## Extracted page text data
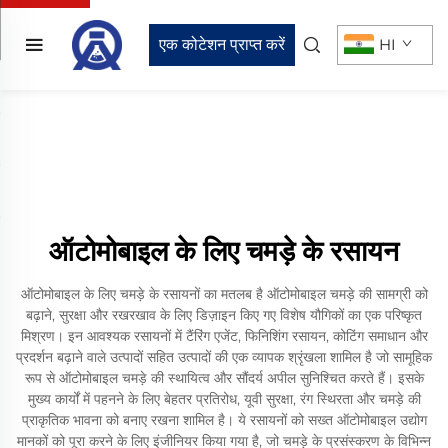
एक कोटेशन प्राप्त करें
HI
ऑटोमोबाइल के लिए चमड़े के रसायन
ऑटोमोबाइल के लिए चमड़े के रसायनों का मतलब है ऑटोमोबाइल चमड़े की सामग्री को
बढ़ाने, सुरक्षा और रखरखाव के लिए डिज़ाइन किए गए विशेष यौगिकों का एक परिष्कृत
मिश्रण। इन आवश्यक रसायनों में टैंरिंग एजेंट, फिनिशिंग रसायन, कोटिंग समाधान और
प्रदर्शन बढ़ाने वाले उत्पादों सहित उत्पादों की एक व्यापक श्रृंखला शामिल है जो सामूहिक
रूप से ऑटोमोबाइल चमड़े की स्थायित्व और सौंदर्य अपील सुनिश्चित करते हैं। इसके
मुख्य कार्यों में पहनने के लिए बेहतर प्रतिरोध, यूवी सुरक्षा, रंग स्थिरता और चमड़े की
प्राकृतिक भावना को बनाए रखना शामिल है। ये रसायनों को सख्त ऑटोमोबाइल उद्योग
मानकों को पूरा करने के लिए इंजीनियर किया गया है, जो चमड़े के प्रसंस्करण के विभिन्न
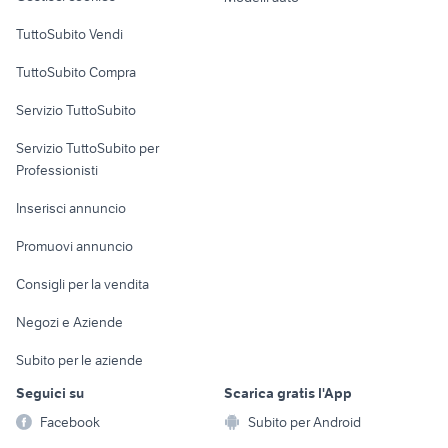
Case vacanza
TuttoSubito Vendi
Uffici e Locali
TuttoSubito Compra
commerciali
Servizio TuttoSubito
elettronica
per la casa e la
sports e hobby
Servizio TuttoSubito per
persona
Informatica
Animali
Professionisti
Arredamento e
Console e
Accessori per
Casalinghi
Inserisci annuncio
Videogiochi
animali
Elettrodomestici
Promuovi annuncio
Audio/Video
Musica e Film
Giardino e Fai da te
Consigli per la vendita
Fotografia
Libri e Riviste
Abbigliamento e
Negozi e Aziende
Telefonia
Strumenti Musicali
Accessori
Subito per le aziende
Sports
Tutto per i bambini
Seguici su
Scarica gratis l'App
Biciclette
Facebook
Subito per Android
Collezionismo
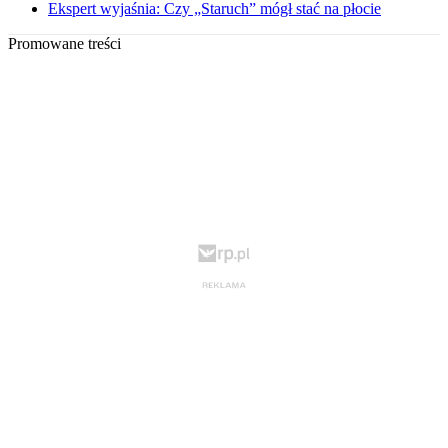
Ekspert wyjaśnia: Czy „Staruch” mógł stać na płocie
Promowane treści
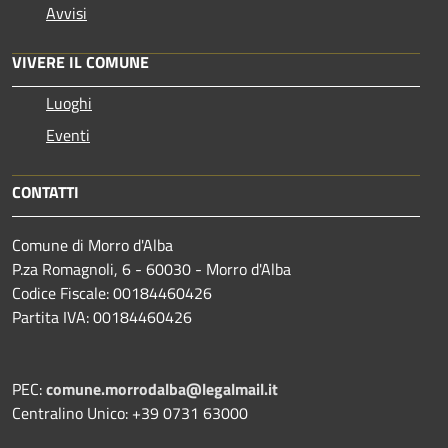
Avvisi
VIVERE IL COMUNE
Luoghi
Eventi
CONTATTI
Comune di Morro d'Alba
P.za Romagnoli, 6 - 60030 - Morro d'Alba
Codice Fiscale: 00184460426
Partita IVA: 00184460426
PEC:
comune.morrodalba@legalmail.it
Centralino Unico: +39 0731 63000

## WHAT YOU ARE ASKED TO DO
Using the data above, report how many lines include the string "Servizio" and add nothing to the number.

## EXERCISE ANSWER
2